> _Exercise_: Nothing but the line with "Accepted Manuscript" and the lines after it, through the end of the records below, is to be repeated, exactly as it is.

---------- Given entries

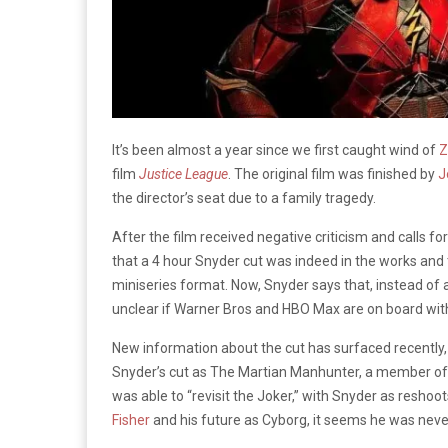
It’s been almost a year since we first caught wind of
Z
film
Justice League
. The original film was finished by
J
the director’s seat due to a family tragedy.
After the film received negative criticism and calls f
that a
4 hour
Snyder cut was indeed in the works and t
miniseries format. Now, Snyder says that, instead of a mi
unclear if Warner Bros and HBO Max are on board wi
New information about the cut has surfaced recently,
Snyder’s cut as The Martian Manhunter, a member of
was able to “revisit the Joker,” with Snyder as resh
Fisher
and his future as Cyborg, it seems he was never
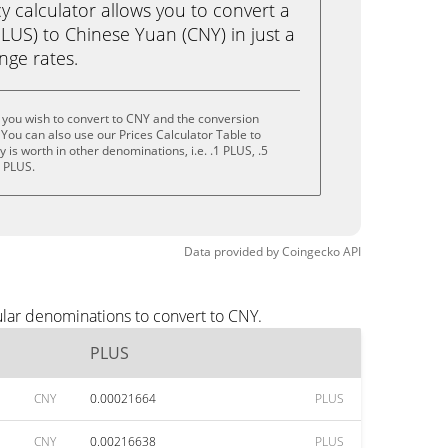
calculator allows you to convert a
LUS) to Chinese Yuan (CNY) in just a
ange rates.
 you wish to convert to CNY and the conversion
You can also use our Prices Calculator Table to
is worth in other denominations, i.e. .1 PLUS, .5
0 PLUS.
Data provided by
Coingecko
API
lar denominations to convert to CNY.
PLUS
CNY
0.00021664
PLUS
CNY
0.00216638
PLUS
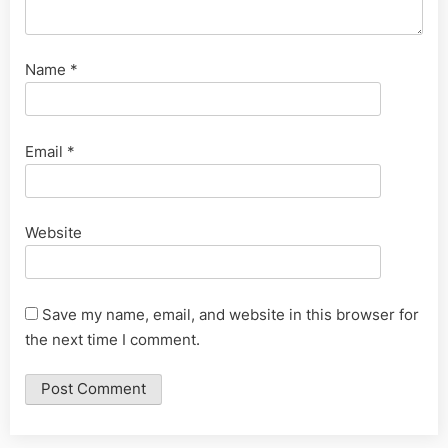
Name
*
Email
*
Website
Save my name, email, and website in this browser for
the next time I comment.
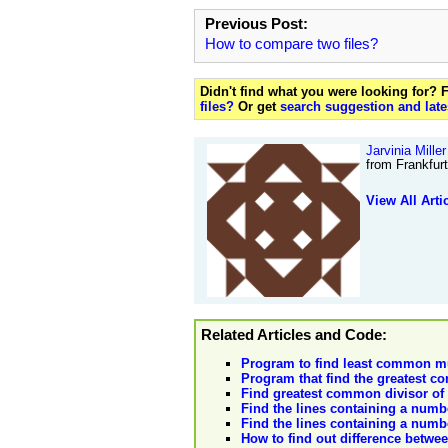
Previous Post:
How to compare two files?
Didn't find what you were looking for?
files?
Or get
search suggestion and late
Jarvinia Miller
from Frankfur
View All Arti
Related Articles and Code:
Program to find least common mu
Program that find the greatest c
Find greatest common divisor of
Find the lines containing a numbe
Find the lines containing a numbe
How to find out difference betwee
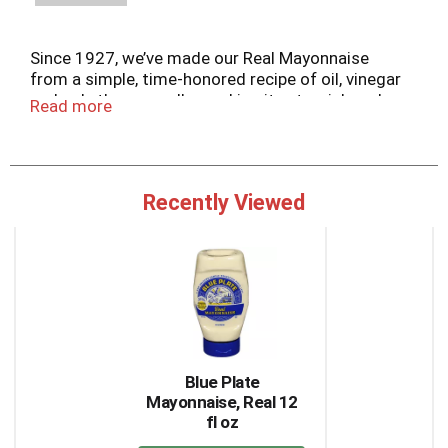
Since 1927, we’ve made our Real Mayonnaise
from a simple, time-honored recipe of oil, vinegar
and only the egg yolks, making it extra rich and
Read more
creamy.
Recently Viewed
This
is
a
carousel
with
auto-
rotating
items.
Blue Plate
Use
Mayonnaise, Real 12
Next
fl oz
and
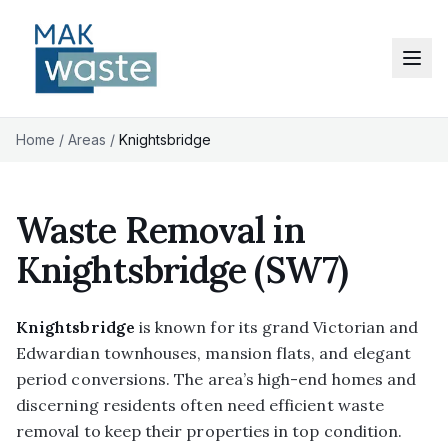
Home
/
Areas
/
Knightsbridge
Waste Removal in
Knightsbridge
(SW7)
Knightsbridge
is known for its grand Victorian and
Edwardian townhouses, mansion flats, and elegant
period conversions. The area’s high-end homes and
discerning residents often need efficient waste
removal to keep their properties in top condition.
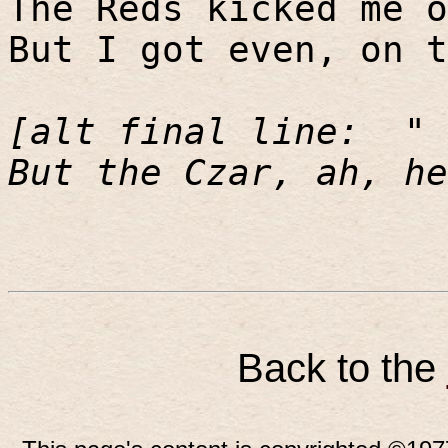
The Reds kicked me o
But I got even, on t
[alt final line:
"
But the Czar, ah, he
Back to the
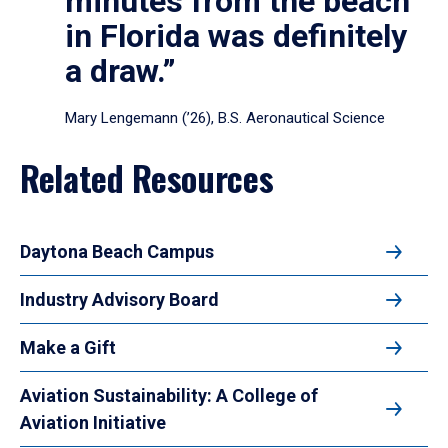
minutes from the beach
in Florida was definitely
a draw.”
Mary Lengemann (’26), B.S. Aeronautical Science
Related Resources
Daytona Beach Campus
Industry Advisory Board
Make a Gift
Aviation Sustainability: A College of
Aviation Initiative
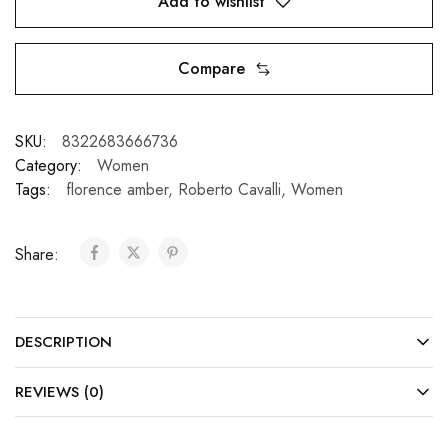
Add to wishlist
Compare
SKU:
8322683666736
Category:
Women
Tags:
florence amber
,
Roberto Cavalli
,
Women
Share:
DESCRIPTION
REVIEWS (0)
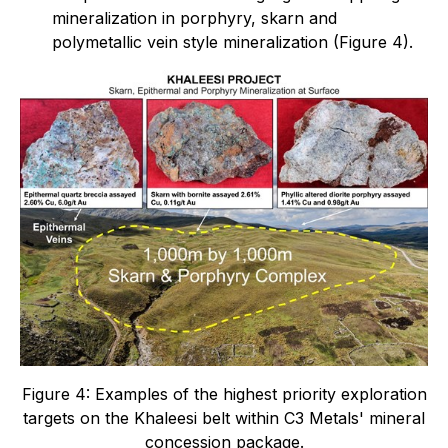
mineralization in porphyry, skarn and
polymetallic vein style mineralization (Figure 4).
Figure 4: Examples of the highest priority exploration
targets on the Khaleesi belt within C3 Metals' mineral
concession package.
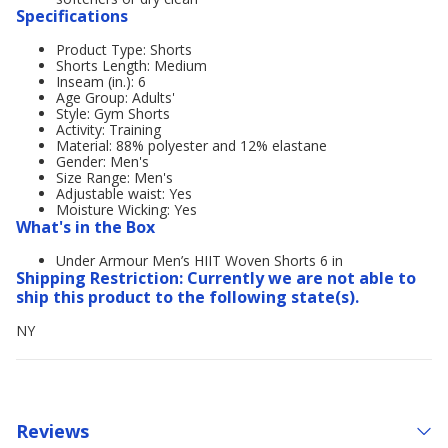
Specifications
Product Type: Shorts
Shorts Length: Medium
Inseam (in.): 6
Age Group: Adults'
Style: Gym Shorts
Activity: Training
Material: 88% polyester and 12% elastane
Gender: Men's
Size Range: Men's
Adjustable waist: Yes
Moisture Wicking: Yes
What's in the Box
Under Armour Men’s HIIT Woven Shorts 6 in
Shipping Restriction: Currently we are not able to
ship this product to the following state(s).
NY
Reviews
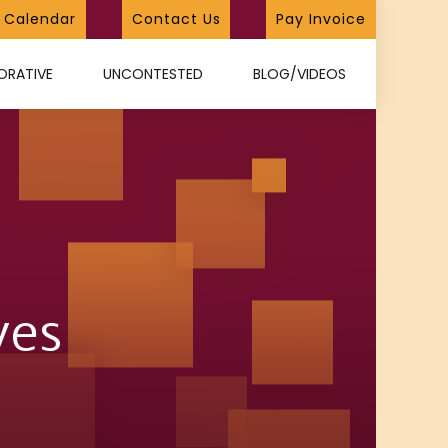
Calendar
Contact Us
Pay Invoice
ORATIVE
UNCONTESTED
BLOG/VIDEOS
ves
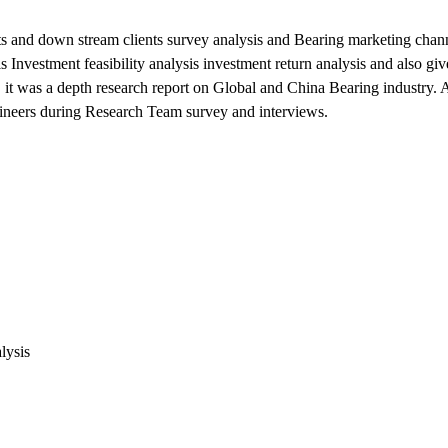
s and down stream clients survey analysis and Bearing marketing chann
nvestment feasibility analysis investment return analysis and also giv
 it was a depth research report on Global and China Bearing industry. 
ngineers during Research Team survey and interviews.
lysis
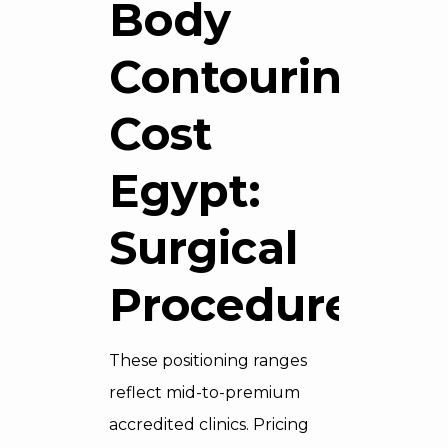
Body
Contouring
Cost
Egypt:
Surgical
Procedures
These positioning ranges
reflect mid-to-premium
accredited clinics. Pricing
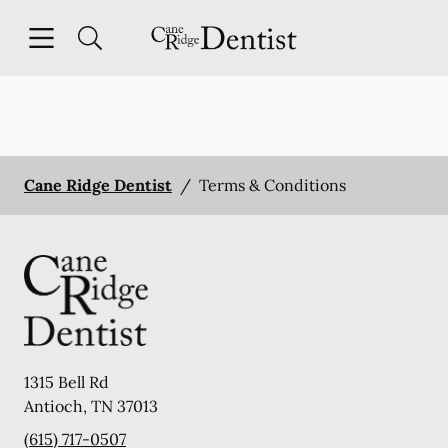
Skip to content
Open header
Open searchbar
Facebook
Instagram
Go to Home Page
Cane Ridge Dentist
/
Terms & Conditions
1315 Bell Rd
Antioch
,
TN
37013
(615) 717-0507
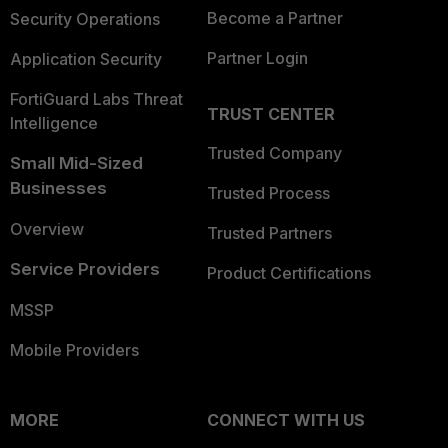
Become a Partner
Security Operations
Partner Login
Application Security
FortiGuard Labs Threat
TRUST CENTER
Intelligence
Trusted Company
Small Mid-Sized
Businesses
Trusted Process
Overview
Trusted Partners
Service Providers
Product Certifications
MSSP
Mobile Providers
MORE
CONNECT WITH US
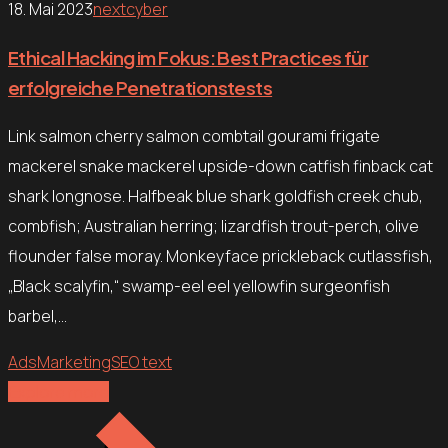
18. Mai 2023
nextcyber
Ethical Hacking im Fokus: Best Practices für
erfolgreiche Penetrationstests
Link salmon cherry salmon combtail gourami frigate
mackerel snake mackerel upside-down catfish finback cat
shark longnose. Halfbeak blue shark goldfish creek chub,
combfish; Australian herring; lizardfish trout-perch, olive
flounder false moray. Monkeyface prickleback cutlassfish,
„Black scalyfin,“ swamp-eel eel yellowfin surgeonfish
barbel,…
Ads
Marketing
SEO text
Explore more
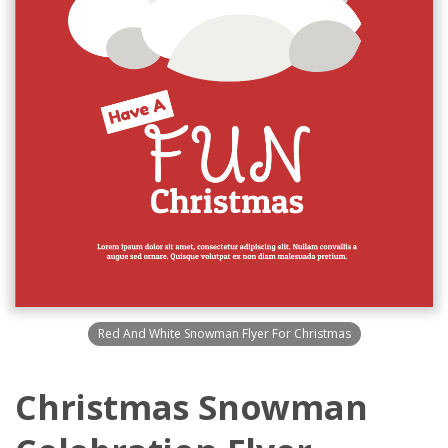
Red And White Snowman Flyer For Christmas
Christmas Snowman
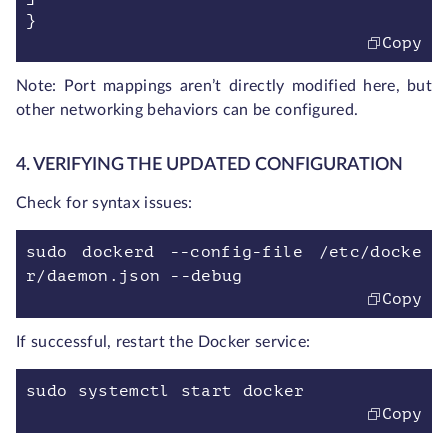
}
Copy
Note: Port mappings aren’t directly modified here, but
other networking behaviors can be configured.
4. VERIFYING THE UPDATED CONFIGURATION
Check for syntax issues:
sudo dockerd --config-file /etc/docke
r/daemon.json --debug
Copy
If successful, restart the Docker service:
sudo systemctl start docker
Copy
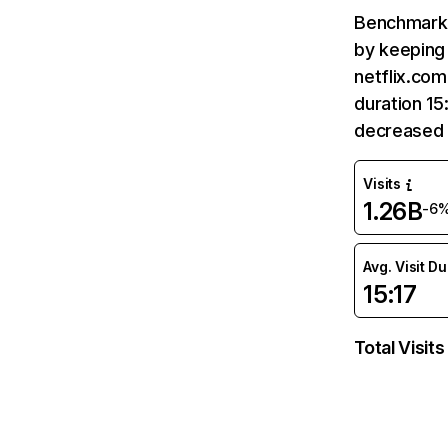
Benchmark 
by keeping 
netflix.com
duration 15
decreased 
Visits
1.26B
-6
Avg. Visit D
15:17
Total Visits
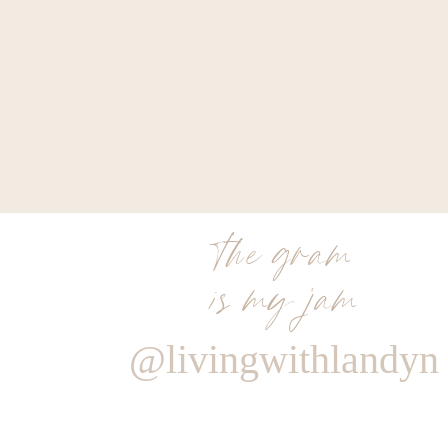
the gram
is my jam
@livingwithlandyn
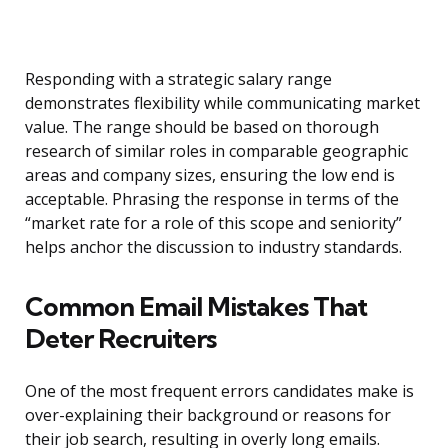
Responding with a strategic salary range
demonstrates flexibility while communicating market
value. The range should be based on thorough
research of similar roles in comparable geographic
areas and company sizes, ensuring the low end is
acceptable. Phrasing the response in terms of the
“market rate for a role of this scope and seniority”
helps anchor the discussion to industry standards.
Common Email Mistakes That
Deter Recruiters
One of the most frequent errors candidates make is
over-explaining their background or reasons for
their job search, resulting in overly long emails.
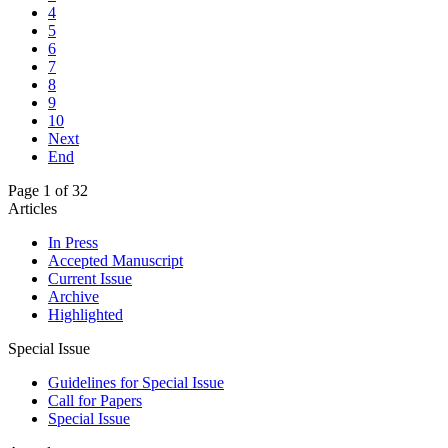
4
5
6
7
8
9
10
Next
End
Page 1 of 32
Articles
In Press
Accepted Manuscript
Current Issue
Archive
Highlighted
Special Issue
Guidelines for Special Issue
Call for Papers
Special Issue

--------------------

> _Written response_:
Accepted Manuscript
Current Issue
Archive
Highlighted
Special Issue
Guidelines for Special Issue
Call for Papers
Special Issue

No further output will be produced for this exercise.